To appreciate the damage that dark money can do to our elections and public discourse, consider the recent election campaign of Rachel Zenzinger, a State Senator from Arvada.  When she ran for Senate, an outside group sent out a mailing stating that she took a taxpayer-funded trip to China.  This claim flew in face of the facts.  The facts are that, while she was “on the Arvada City Council in 2013, Zenzinger made--and then voted for--a successful motion explicitly prohibiting use of taxpayer funds for a proposed sister-city delegation to China.”  Moreover, she never actually went on the trip, as the funds were not raised.  Nonetheless, a group with an innocuous sounding name, Colorado Citizens for Accountable Government, promoted this lie.  And this group, which is technically required to report its donors, took advantage of a loophole in Colorado law by strategically raising its funds late in the election cycle so it could engage in this behavior without having to disclose who was behind this effort until after the election.  It also declined to state on flyers it circulated what group even paid for it.

There are important steps we can take in Colorado to address the efforts of “dark money” groups to influence elections and remain hidden from view.  First off, we need an Attorney General committed to doing everything we can to push for a reversal of the Citizen’s United decision.  This campaign won’t be easy, but the battle must be waged and we must prepare for the day when this decision—like other grave mistakes in constitutional law—is overruled.  Justice Stevens’ dissent in that case prophetically explained that Citizens United “threatens to undermine the integrity of elected institutions across the Nation.”  It is now the job of State Attorneys General to demonstrate just how this is happening and make the case against this decision.  Colorado needs an AG able to lead this fight.

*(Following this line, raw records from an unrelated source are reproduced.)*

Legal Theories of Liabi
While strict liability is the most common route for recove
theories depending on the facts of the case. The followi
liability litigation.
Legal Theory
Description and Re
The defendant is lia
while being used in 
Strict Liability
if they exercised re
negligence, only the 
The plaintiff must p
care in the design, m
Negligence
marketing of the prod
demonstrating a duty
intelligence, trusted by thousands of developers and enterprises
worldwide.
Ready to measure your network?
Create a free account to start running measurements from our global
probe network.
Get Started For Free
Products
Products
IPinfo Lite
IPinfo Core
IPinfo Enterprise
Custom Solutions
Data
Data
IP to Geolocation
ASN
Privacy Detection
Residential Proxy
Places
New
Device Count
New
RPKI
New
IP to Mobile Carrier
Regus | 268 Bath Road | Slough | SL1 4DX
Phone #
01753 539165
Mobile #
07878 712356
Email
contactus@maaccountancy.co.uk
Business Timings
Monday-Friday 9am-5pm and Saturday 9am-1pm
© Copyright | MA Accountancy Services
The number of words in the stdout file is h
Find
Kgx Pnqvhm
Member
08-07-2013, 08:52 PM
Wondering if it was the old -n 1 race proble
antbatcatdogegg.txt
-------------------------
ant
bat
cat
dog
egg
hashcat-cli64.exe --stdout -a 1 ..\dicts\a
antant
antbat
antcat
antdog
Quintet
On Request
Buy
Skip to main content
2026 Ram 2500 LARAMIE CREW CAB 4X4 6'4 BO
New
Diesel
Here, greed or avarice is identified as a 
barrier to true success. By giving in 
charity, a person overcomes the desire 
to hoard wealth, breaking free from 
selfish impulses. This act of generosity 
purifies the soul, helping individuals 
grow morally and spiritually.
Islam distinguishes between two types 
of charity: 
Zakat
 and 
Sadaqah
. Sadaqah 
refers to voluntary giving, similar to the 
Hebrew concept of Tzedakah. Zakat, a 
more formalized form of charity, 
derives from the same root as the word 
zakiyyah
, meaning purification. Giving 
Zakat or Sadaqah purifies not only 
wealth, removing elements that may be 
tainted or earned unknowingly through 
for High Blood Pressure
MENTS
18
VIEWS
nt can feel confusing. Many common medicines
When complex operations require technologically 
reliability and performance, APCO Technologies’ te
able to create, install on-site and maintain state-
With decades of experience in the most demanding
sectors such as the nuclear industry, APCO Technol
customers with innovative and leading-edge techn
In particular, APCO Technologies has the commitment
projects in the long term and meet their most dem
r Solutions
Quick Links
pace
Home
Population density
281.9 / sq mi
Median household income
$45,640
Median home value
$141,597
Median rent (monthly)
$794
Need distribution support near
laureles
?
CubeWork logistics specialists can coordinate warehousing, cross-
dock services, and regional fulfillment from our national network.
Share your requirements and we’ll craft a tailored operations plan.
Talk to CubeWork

Second, we need to effectively enforce our existing campaign finance laws.  In 2016, former Congressman Bob Beauprez was fined a record-breaking sum for setting up a complex corporate structure that shielded the identities of his donors who supported his so-called “charity” that he used to influence state legislative races. Such cases are rare, however, because it is up to private citizens to bankroll investigations and file civil complaints.  We need our Attorney General’s office to help support and pursue such investigations and complaints.  As AG, I would push for legislation authorizing the AG’s office to pursue such actions.

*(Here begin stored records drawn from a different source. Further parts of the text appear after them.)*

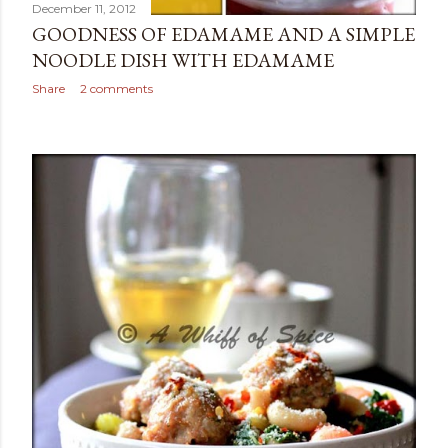
December 11, 2012
GOODNESS OF EDAMAME AND A SIMPLE
NOODLE DISH WITH EDAMAME
Share
2 comments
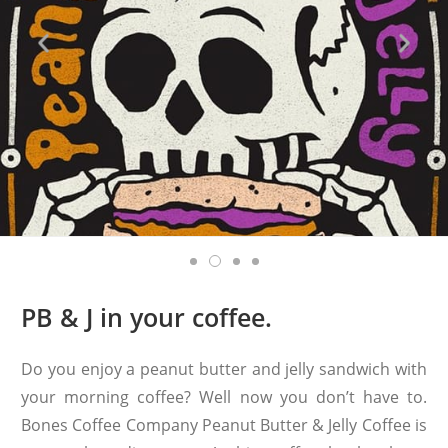
PB & J in your coffee.
Do you enjoy a peanut butter and jelly sandwich with
your morning coffee? Well now you don’t have to.
Bones Coffee Company Peanut Butter & Jelly Coffee is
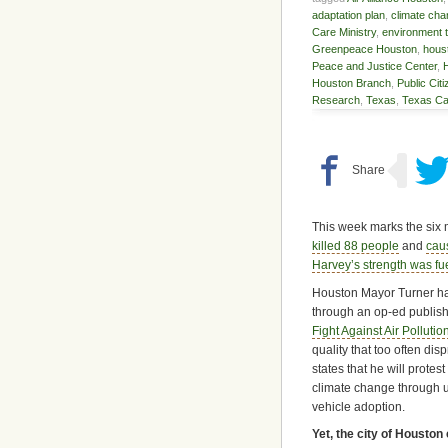
adaptation plan
,
climate ch
Care Ministry
,
environment 
Greenpeace Houston
,
hous
Peace and Justice Center
,
Houston Branch
,
Public Cit
Research
,
Texas
,
Texas Ca
This week marks the six 
killed 88 people
and
cau
Harvey’s strength was fu
Houston Mayor Turner has
through an op-ed publishe
Fight Against Air Pollutio
quality that too often di
states that he will prote
climate change through u
vehicle adoption.
Yet, the city of Houston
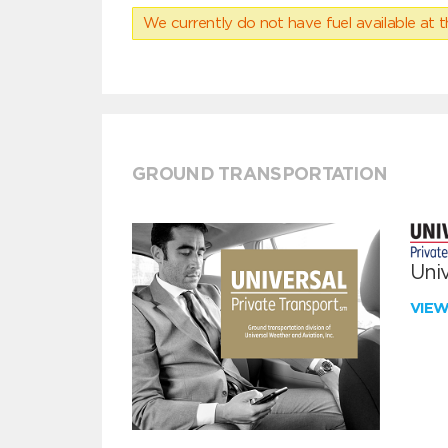
We currently do not have fuel available at t
GROUND TRANSPORTATION
Univ
VIE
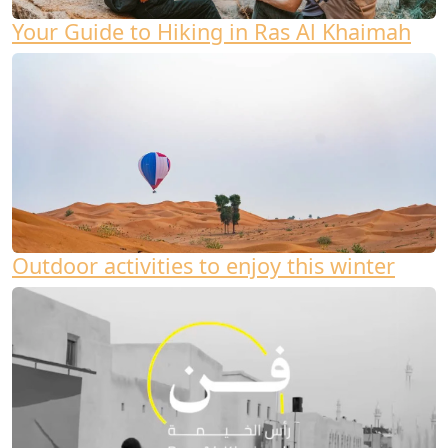
Your Guide to Hiking in Ras Al Khaimah
Outdoor activities to enjoy this winter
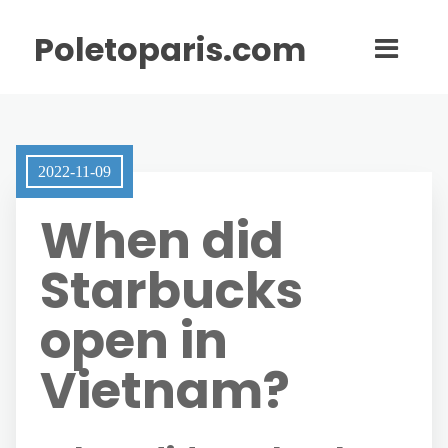
Poletoparis.com
2022-11-09
When did
Starbucks
open in
Vietnam?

Finally, Colorado should pass a Disclose Act, modeled on a law passed in Montana, that would directly restrict the ability of firms to spend money in Colorado elections without disclosing their donors.  Montana passed such a law, on a bipartisan basis, after press accounts of how prior “dark money” campaigns in Montana (and Colorado) had sought to influence elections and coordinate with candidates (in violation of the law).  Colorado should also tighten up its campaign finance laws, fixing the loophole that allowed the group that falsely attacked Zenzinger to disclose its donors only after the damage was done.  In a move to stop this sort of abuse, Denver recently adopted an ordinance designed to address the fear that “a proliferation of anonymous attack ads and mailers that try to puff up one candidate or cut down another without disclosing who’s behind them” will influence our local elections.  Notably, the Denver law introduces three important fixes to campaign finance: (1) Groups would be required to identify themselves on advertisements; (2) donors (of $25 or more) to any group spending money to influence elections would have to be identified; and (3) spending of more than $1,000 on electioneering would require disclosure within two days.

Our constitutional democracy is under threat from a number of challenges, including how campaigns are financed.  I believe voters need to know who is seeking to influence them and that the continued growth of dark money is leading to more attack ads and more cynicism.  We in Colorado need to do our part to protect our democracy.  As our next Attorney General, I will make this a top priority.